REMC practices a holistic view to fund raising for investment managers. Firms with skilled managers that are struggling to achieve its full potential frequently require refinement of their approach in one or more of our practice areas prior to an enhanced capital raising campaign. This is because there’s good reason why otherwise qualified managers fail to win their fair share of commitments, and that explanation invariably circles back to allocators’ expectations regarding the firm’s organizational characteristics and investor communications buttressing therewith.
We believe that successful firms understand their “raison d’être,” or identity, and practice this through their strategy, structure and marketing approach. REMC views all areas of a firm as interconnected to its identity, and its communications with investors must always be consistent with this message. In this regard, a synergistic firm-wide approach best positions the manager for optimizing its potential for allocations.

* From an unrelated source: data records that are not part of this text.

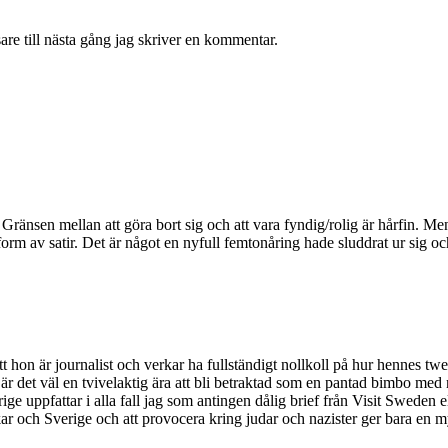
re till nästa gång jag skriver en kommentar.
lls. Gränsen mellan att göra bort sig och att vara fyndig/rolig är hårfin
on form av satir. Det är något en nyfull femtonåring hade sluddrat ur sig o
t hon är journalist och verkar ha fullständigt nollkoll på hur hennes 
är det väl en tvivelaktig ära att bli betraktad som en pantad bimbo med 
rige uppfattar i alla fall jag som antingen dålig brief från Visit Sweden 
nskar och Sverige och att provocera kring judar och nazister ger bara e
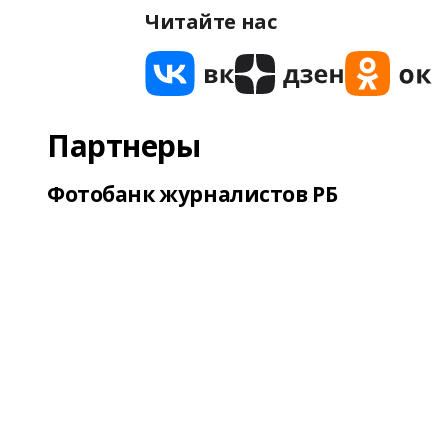
Читайте нас
Партнеры
Фотобанк журналистов РБ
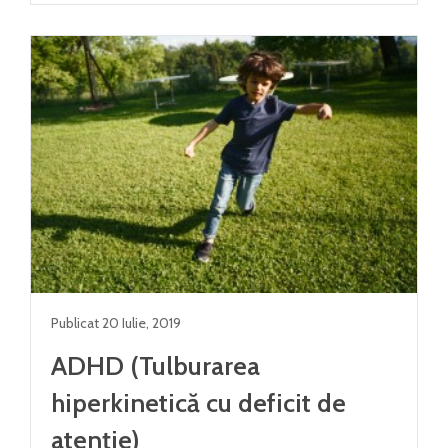
Publicat
20 Iulie
,
2019
ADHD (Tulburarea
hiperkinetică cu deficit de
atenție)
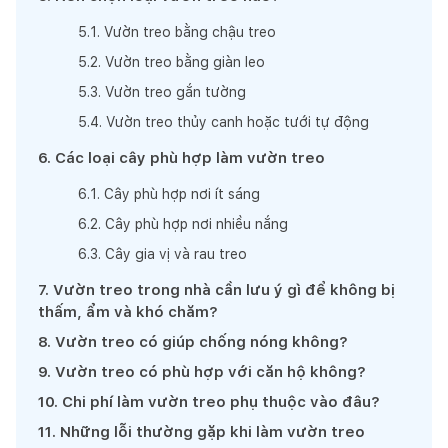
5
.
1
.
Vườn treo bằng chậu treo
5
.
2
.
Vườn treo bằng giàn leo
5
.
3
.
Vườn treo gắn tường
5
.
4
.
Vườn treo thủy canh hoặc tưới tự động
6
.
Các loại cây phù hợp làm vườn treo
6
.
1
.
Cây phù hợp nơi ít sáng
6
.
2
.
Cây phù hợp nơi nhiều nắng
6
.
3
.
Cây gia vị và rau treo
7
.
Vườn treo trong nhà cần lưu ý gì để không bị
thấm, ẩm và khó chăm?
8
.
Vườn treo có giúp chống nóng không?
9
.
Vườn treo có phù hợp với căn hộ không?
10
.
Chi phí làm vườn treo phụ thuộc vào đâu?
11
.
Những lỗi thường gặp khi làm vườn treo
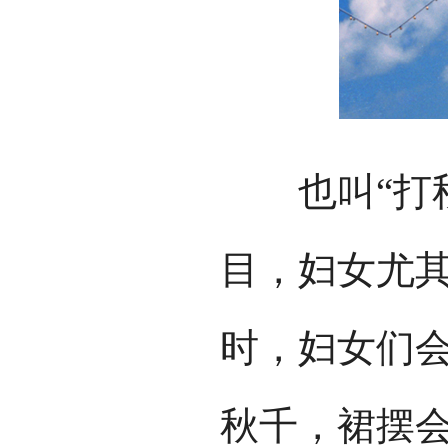
也叫“打秋
目，妇女尤
时，妇女们
秋千，裙摆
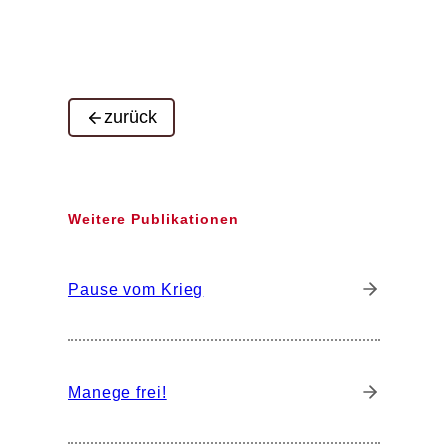
zurück
Weitere Publikationen
Pause vom Krieg
Manege frei!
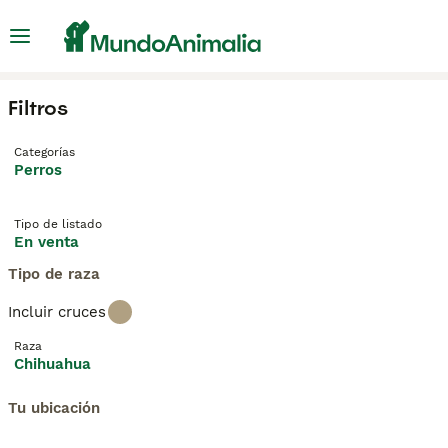
Filtros
Categorías
Perros
Tipo de listado
En venta
Tipo de raza
Incluir cruces
Raza
Chihuahua
Tu ubicación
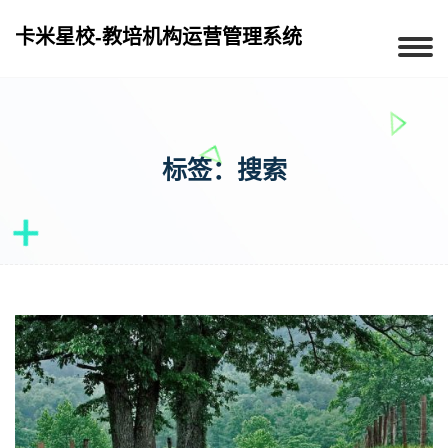
卡米星校-教培机构运营管理系统
标签：搜索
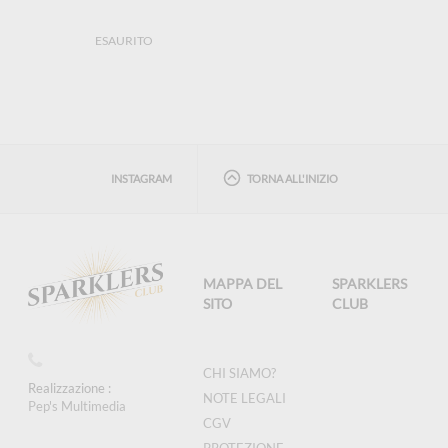
ESAURITO
INSTAGRAM
TORNA ALL'INIZIO
MAPPA DEL
SPARKLERS
SITO
CLUB
CHI SIAMO?
Realizzazione :
NOTE LEGALI
Pep's Multimedia
CGV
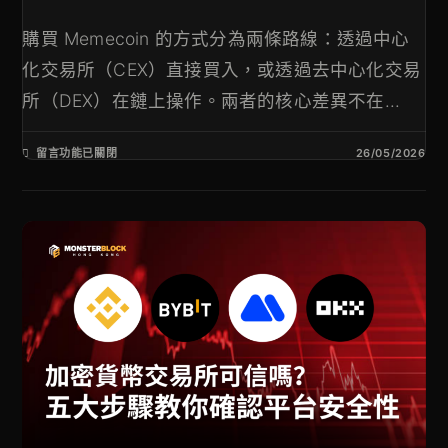
購買 Memecoin 的方式分為兩條路線：透過中心
化交易所（CEX）直接買入，或透過去中心化交易
所（DEX）在鏈上操作。兩者的核心差異不在...
留言功能已關閉
26/05/2026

Once functionality and messaging are in alignment, the process of accelerated capital raising can engage. REMC can assist in identifying appropriate target allocator spaces, specific investors within such spaces, provide introductions and participate in the marketing process. Mr. Rubin’s background as the founder and portfolio manager of a long-time successful firm uniquely positions him to assist in refining deficient fundamental matters. Critically, and unlike other capital raisers, he is highly qualified to present strategies at a “manager level” of competence, provide a meaningful imprimatur and minimize time allocation to fund raising for clients.